By Hélène Soupios-David, Head of European affairs and studies, France terre d’asile


Last week the French government presented a new Asylum and Migration Bill. This text comes only two years after a major reform took place, the effects of which have yet to be understood. As soon as Emmanuel Macron became President he declared that he wanted to profoundly revamp the country’s asylum and migration policy, focusing on better reception conditions, shorter asylum procedures and a more efficient and fair return policy.

Yet, the Bill falls short of meeting these objectives. Some progress should be acknowledged, in particular regarding the extension of the duration of residence permits. However, the text remains deeply unbalanced. Indeed, its main focus is returning more migrants to their country of origin. Return (including of people whose asylum claim has been rejected at the last appeal stage) should not be a taboo as long as returns are not carried out in violation of the non-refoulement principle or EU legislation and the European Convention on Human Rights. Yet, the question remains whether it is fair to focus all attention on return when thousands of people cannot access the asylum procedure in a timely manner, or even at all?

Unfortunately, the issue of initial reception of persons and access to the asylum procedure, arguably one of the central concerns of the French asylum system, is not addressed in the Bill. Initial reception is key: wherever a person comes from, they should be able to first rest, be sheltered, informed and then referred to the relevant procedure. For years we have been calling for the creation of transit centres throughout the French territory: some first reception centres are being developed, but without any structural reform of the existing system, this merely adds a layer to the already overly complex and inefficient French reception system.

A number of the proposed measures weaken or even threaten the right to asylum and fundamental rights of migrants and asylum seekers. One of the most contentious proposals regards the extension of the maximum detention time from 45 days to 90 days, or even 135 days in some cases. The Minister of Interior argues this is still low compared to other Member states. Yet, statistics prove this would be completely inefficient in terms of its declared objective to return more migrants: last year, in the four detention centres where we provide legal assistance, 93% of those returned were expelled within the first thirty days. After the 30th day, only 7% of people were returned. Should we risk jeopardizing general standards over this minority of cases?

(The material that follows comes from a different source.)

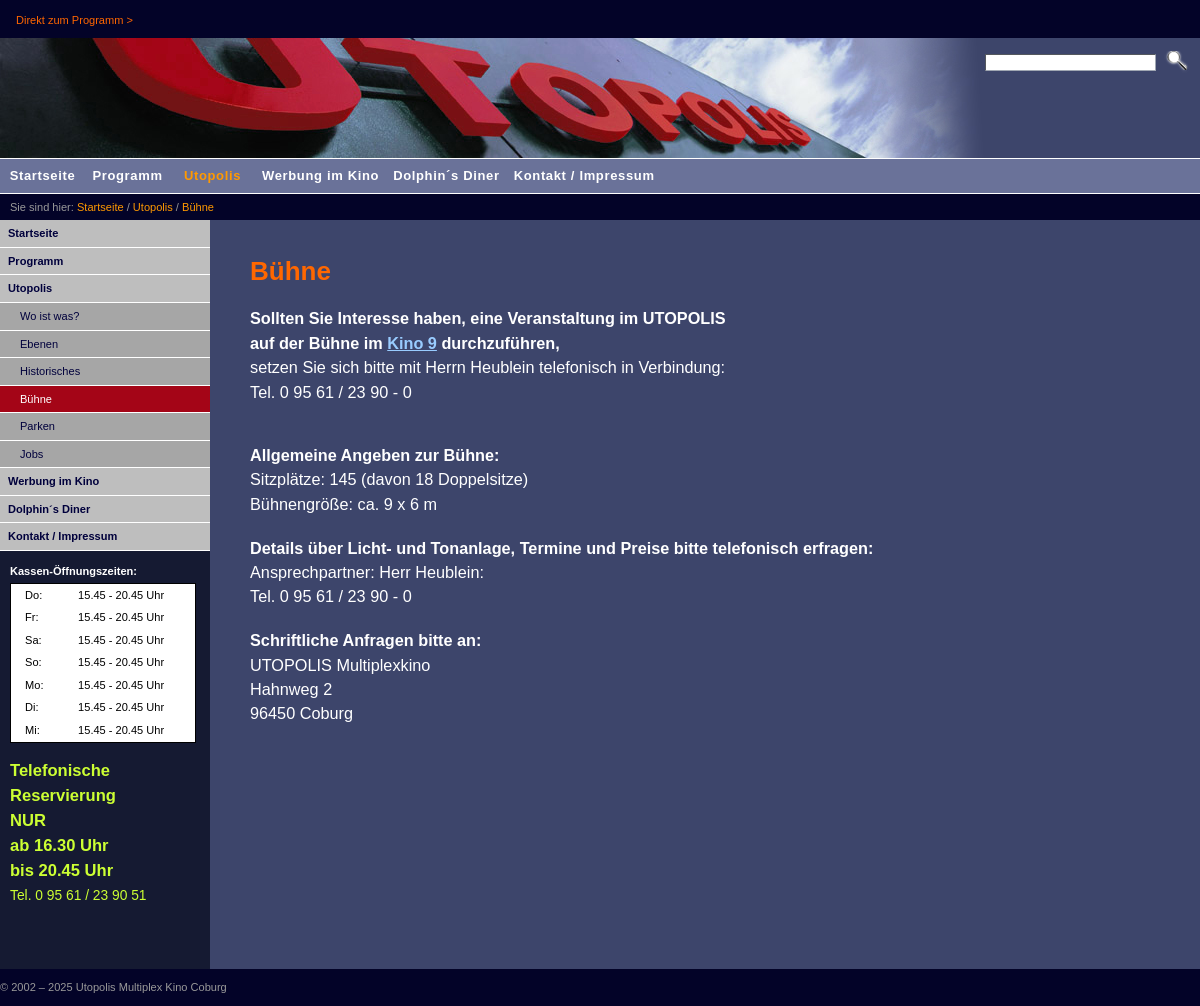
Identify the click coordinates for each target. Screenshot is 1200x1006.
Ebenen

We are also very concerned by the proposed reduction of the time limit to appeal a first negative decision from 30 to 15 days. Such a measure will only have a marginal impact on the overall duration of the procedure while it will have a significant impact on the individual asylum seekers’ rights and perspectives to be granted protection. In 15 days, an asylum seeker will have to gather new evidence to support their claim, meet and explain their case to a lawyer, and for those without lawyers, make an appeal in French. Our staff on the ground tell us it is already extremely difficult to introduce a quality appeal in one month, for those accommodated in reception centres. For the many other that are not provided with accommodation it is even harder. Further limiting the timeframe for making an appeal is likely to impact its quality which, in turn, will lead to more and potentially wrongful rejections, low levels of trust in the system and higher number of appeals against return decisions thereby simply replacing one case load with another and not reducing the length of procedures in reality.

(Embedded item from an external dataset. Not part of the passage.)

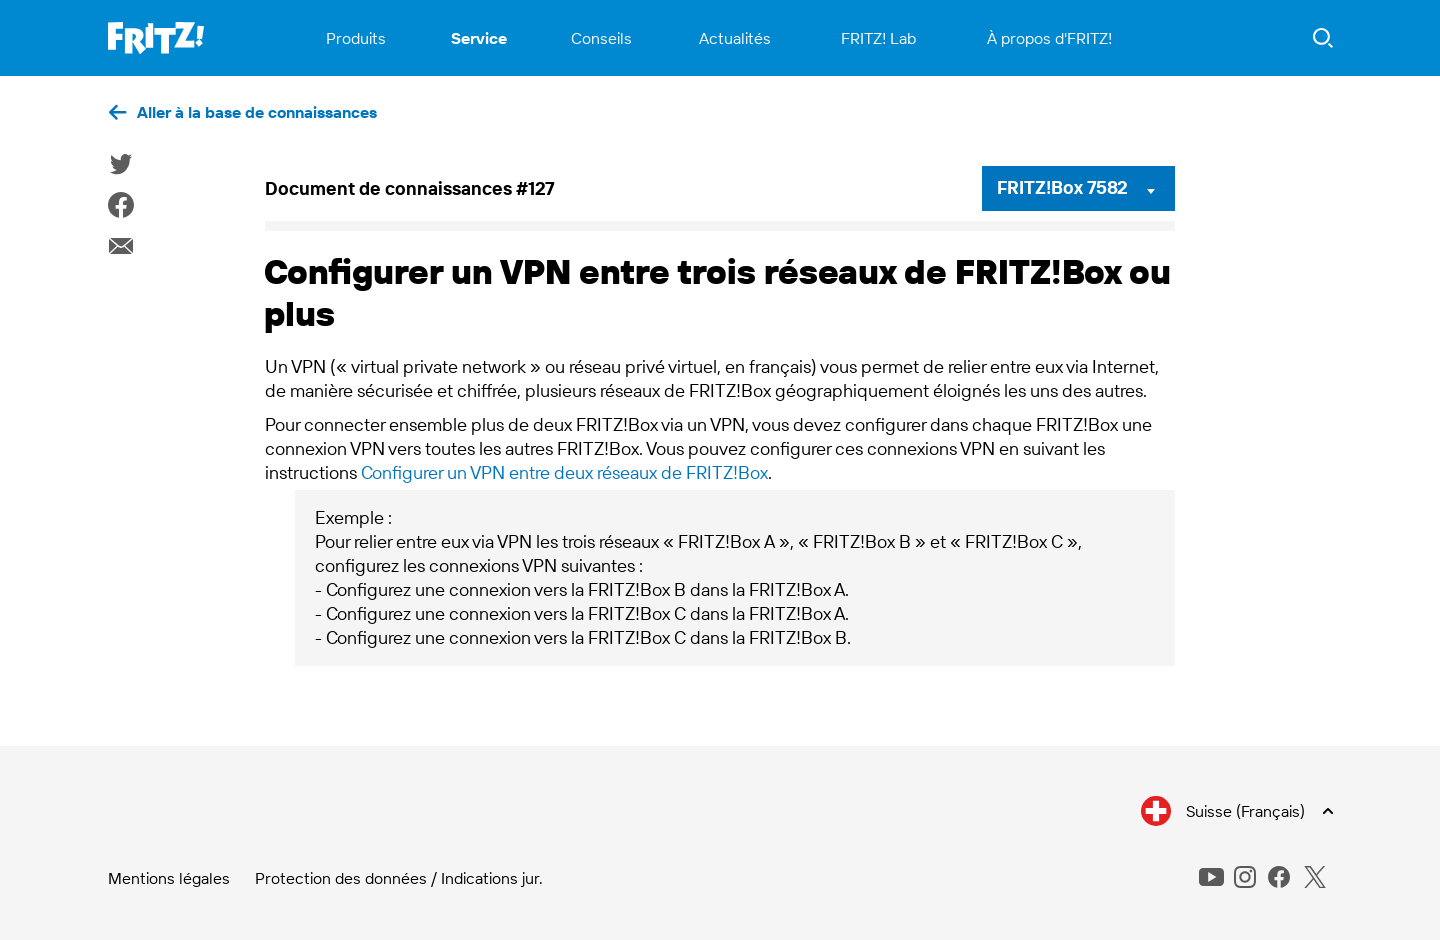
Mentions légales (169, 878)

The text includes a number of other problematic measures, such as the end of automatic suspensive appeals for some categories of asylum seekers, the end of material reception conditions as soon as a negative decision is taken (instead of notified), as well as  the creation of a criminal offense for illegal border crossing.

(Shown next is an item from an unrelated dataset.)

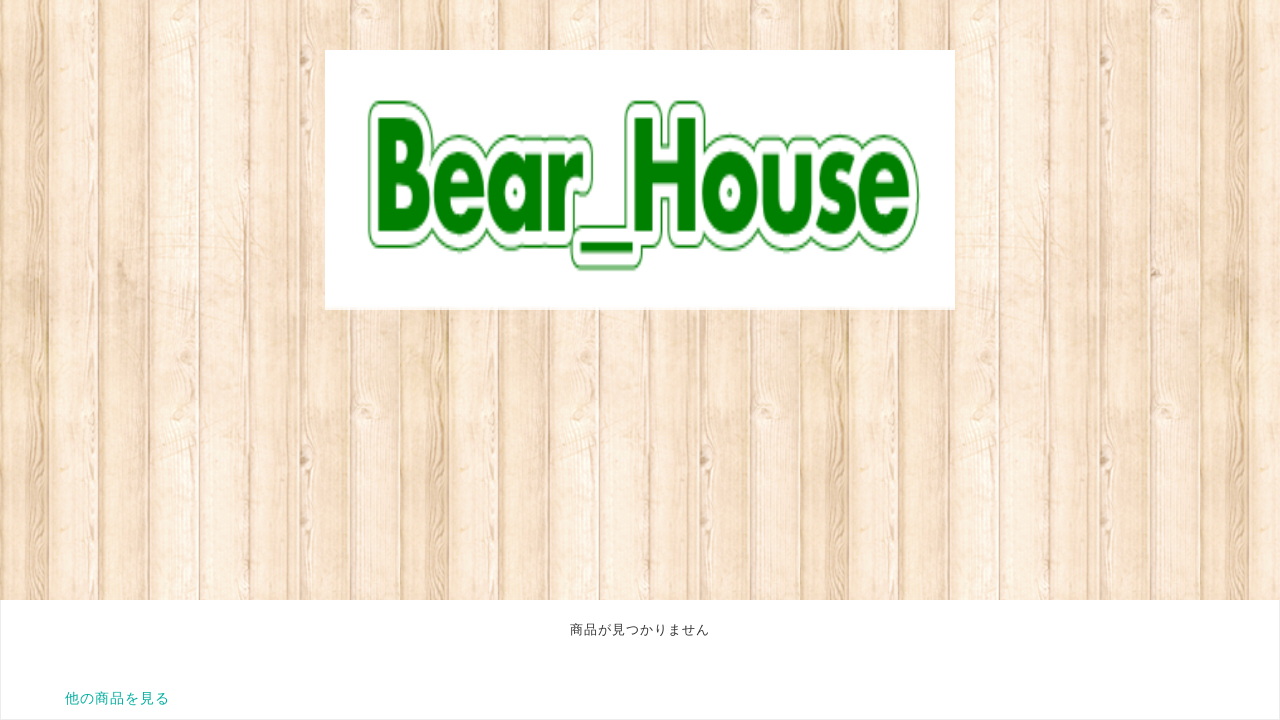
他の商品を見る (117, 698)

The Minister of Interior labelled the Asylum and Migration Bill as “humane” and “efficient”: according to him it would strengthen the asylum process and at the same time increase the rate of return, as well as bring French policy and practices more in line with EU standards. In reality, the proposal is neither fair, nor efficient and seriously risks weakening the right to asylum. It will also contribute to the European race to the bottom with regards to migration’s policy, probably in the aim to appeal to right wing voters. It is time parliamentarians, including those from the government’s coalition, realise the issues at stake and take a stand to protect a right, guaranteed by the Constitution, and which France prides itself in defending for centuries.


ECRE publishes op-eds by commentators with relevant experience and expertise in the field who want to contribute to the debate on refugee rights in Europe. The views expressed are those of the author and does not necessarily reflect ECRE positions.